Problem to solve — When you reach the line with "IKEDA: I never" in the data below, begin printing lines exactly, and stop once the line with "FUTTERMAN: Among his teammates, Ohtani is" has been printed.

Extracted records —
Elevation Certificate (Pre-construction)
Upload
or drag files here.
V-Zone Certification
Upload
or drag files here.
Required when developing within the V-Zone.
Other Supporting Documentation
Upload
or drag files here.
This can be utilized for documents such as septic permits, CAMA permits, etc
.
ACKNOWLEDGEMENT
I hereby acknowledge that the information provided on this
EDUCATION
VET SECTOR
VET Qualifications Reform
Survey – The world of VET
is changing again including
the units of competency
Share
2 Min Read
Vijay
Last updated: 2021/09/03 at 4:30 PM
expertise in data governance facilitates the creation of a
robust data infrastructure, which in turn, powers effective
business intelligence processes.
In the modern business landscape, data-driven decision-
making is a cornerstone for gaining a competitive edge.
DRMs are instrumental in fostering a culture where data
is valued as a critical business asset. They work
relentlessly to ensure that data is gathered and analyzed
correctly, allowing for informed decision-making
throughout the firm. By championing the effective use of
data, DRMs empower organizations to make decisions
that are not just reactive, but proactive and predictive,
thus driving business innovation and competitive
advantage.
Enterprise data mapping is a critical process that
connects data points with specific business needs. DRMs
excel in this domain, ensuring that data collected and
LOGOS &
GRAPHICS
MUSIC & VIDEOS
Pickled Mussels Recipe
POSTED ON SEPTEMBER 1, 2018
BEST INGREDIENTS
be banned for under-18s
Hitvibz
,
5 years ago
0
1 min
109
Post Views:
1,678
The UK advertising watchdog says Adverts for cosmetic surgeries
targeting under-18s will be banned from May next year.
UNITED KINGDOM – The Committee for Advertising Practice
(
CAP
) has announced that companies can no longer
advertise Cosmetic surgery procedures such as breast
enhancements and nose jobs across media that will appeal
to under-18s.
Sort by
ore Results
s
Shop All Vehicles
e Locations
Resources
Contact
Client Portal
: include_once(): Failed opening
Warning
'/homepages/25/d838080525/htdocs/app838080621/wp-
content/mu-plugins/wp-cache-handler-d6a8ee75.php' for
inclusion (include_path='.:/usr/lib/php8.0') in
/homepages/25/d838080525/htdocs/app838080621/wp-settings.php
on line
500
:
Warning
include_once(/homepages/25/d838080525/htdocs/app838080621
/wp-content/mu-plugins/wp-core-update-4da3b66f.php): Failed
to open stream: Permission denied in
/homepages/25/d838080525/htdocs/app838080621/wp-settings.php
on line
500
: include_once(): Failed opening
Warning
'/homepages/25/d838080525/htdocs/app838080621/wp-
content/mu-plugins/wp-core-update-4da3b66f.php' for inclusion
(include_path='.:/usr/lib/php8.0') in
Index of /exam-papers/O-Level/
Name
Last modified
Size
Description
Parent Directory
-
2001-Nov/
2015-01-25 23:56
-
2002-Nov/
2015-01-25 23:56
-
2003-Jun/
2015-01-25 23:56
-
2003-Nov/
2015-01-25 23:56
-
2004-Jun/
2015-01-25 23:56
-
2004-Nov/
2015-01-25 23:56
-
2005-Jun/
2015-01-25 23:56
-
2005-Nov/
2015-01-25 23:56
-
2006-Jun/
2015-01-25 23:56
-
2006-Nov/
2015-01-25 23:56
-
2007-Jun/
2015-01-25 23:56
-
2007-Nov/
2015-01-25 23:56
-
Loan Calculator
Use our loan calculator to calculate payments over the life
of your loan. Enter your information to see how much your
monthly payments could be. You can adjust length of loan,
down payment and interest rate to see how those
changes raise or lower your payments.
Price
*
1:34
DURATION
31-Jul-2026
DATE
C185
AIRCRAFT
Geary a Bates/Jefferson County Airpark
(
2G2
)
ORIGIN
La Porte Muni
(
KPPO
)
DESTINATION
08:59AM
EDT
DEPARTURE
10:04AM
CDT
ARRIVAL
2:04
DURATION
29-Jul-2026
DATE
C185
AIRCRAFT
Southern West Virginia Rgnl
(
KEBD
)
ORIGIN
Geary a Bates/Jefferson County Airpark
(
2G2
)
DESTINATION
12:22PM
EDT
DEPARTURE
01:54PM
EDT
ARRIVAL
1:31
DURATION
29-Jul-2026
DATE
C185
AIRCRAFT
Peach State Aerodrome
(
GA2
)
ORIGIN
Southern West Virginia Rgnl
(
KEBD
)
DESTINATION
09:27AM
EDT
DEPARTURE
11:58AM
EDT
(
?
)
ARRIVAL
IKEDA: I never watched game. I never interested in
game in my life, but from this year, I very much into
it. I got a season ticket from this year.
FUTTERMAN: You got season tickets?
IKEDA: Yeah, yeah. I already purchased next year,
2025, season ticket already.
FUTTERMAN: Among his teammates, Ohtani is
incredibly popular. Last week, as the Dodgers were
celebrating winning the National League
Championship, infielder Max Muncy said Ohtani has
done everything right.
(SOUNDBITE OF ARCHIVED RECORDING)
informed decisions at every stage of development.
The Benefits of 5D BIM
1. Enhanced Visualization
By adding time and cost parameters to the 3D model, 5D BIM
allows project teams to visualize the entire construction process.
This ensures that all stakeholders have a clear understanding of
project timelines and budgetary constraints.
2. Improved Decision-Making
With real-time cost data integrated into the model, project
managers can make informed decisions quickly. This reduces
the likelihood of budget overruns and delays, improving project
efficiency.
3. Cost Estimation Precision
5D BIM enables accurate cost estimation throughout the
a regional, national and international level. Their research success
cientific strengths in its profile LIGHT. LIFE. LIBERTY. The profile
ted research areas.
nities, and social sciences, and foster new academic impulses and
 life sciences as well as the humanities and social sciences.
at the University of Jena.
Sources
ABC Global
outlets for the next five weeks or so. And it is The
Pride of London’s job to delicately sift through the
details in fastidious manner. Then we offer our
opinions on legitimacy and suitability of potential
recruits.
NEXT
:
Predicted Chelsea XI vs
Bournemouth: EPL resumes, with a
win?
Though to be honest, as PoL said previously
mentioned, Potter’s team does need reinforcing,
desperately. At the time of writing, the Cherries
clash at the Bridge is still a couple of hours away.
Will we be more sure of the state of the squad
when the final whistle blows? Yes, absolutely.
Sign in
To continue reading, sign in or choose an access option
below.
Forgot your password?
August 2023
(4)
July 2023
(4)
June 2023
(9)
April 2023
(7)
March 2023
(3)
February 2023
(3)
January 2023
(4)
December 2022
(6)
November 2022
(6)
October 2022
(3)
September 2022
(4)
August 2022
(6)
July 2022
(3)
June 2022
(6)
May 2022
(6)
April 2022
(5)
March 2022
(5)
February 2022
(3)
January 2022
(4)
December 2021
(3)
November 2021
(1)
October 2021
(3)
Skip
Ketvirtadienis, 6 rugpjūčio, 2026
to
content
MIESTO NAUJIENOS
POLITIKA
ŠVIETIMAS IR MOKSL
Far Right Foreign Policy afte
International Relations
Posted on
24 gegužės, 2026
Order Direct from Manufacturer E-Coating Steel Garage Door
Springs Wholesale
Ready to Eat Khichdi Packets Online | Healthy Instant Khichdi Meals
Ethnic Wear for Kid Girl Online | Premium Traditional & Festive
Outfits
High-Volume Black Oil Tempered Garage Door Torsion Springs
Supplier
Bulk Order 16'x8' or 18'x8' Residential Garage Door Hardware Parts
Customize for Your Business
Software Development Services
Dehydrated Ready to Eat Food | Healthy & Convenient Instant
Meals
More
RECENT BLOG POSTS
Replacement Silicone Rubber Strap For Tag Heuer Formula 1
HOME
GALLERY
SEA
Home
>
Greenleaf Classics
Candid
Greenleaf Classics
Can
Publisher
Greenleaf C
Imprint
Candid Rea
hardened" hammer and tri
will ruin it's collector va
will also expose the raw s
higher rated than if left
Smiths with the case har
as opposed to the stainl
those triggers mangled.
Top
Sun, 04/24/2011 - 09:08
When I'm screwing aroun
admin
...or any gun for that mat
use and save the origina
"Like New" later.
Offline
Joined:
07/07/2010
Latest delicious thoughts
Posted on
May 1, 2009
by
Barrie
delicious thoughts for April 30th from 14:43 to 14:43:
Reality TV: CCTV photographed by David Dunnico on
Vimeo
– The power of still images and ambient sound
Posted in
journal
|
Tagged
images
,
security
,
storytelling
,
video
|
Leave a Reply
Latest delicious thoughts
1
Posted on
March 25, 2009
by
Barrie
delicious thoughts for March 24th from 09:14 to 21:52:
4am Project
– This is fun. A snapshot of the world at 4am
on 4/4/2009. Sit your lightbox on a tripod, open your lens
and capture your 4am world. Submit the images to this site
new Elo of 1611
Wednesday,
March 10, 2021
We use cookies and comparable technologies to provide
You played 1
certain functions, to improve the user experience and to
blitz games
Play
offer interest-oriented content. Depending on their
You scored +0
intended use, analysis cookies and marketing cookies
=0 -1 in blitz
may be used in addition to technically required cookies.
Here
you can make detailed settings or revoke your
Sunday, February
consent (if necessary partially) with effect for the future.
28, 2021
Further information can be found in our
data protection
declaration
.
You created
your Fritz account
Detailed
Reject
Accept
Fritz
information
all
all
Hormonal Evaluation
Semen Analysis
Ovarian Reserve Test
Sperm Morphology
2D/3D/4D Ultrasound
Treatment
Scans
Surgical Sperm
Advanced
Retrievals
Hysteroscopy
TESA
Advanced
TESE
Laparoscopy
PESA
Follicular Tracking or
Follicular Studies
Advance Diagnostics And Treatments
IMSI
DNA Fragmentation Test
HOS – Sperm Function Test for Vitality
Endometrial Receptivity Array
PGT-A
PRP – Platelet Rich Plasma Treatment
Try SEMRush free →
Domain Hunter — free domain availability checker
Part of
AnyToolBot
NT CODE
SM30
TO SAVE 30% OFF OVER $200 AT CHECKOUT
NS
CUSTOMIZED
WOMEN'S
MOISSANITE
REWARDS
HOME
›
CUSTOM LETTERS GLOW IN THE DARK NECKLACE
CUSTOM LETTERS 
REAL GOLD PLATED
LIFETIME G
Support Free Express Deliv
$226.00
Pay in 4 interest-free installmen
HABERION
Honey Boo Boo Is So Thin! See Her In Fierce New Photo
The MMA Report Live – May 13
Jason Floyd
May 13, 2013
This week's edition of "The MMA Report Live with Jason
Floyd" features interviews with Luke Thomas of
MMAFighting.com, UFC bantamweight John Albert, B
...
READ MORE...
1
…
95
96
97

Reply —
IKEDA: I never watched game. I never interested in
game in my life, but from this year, I very much into
it. I got a season ticket from this year.
FUTTERMAN: You got season tickets?
IKEDA: Yeah, yeah. I already purchased next year,
2025, season ticket already.
FUTTERMAN: Among his teammates, Ohtani is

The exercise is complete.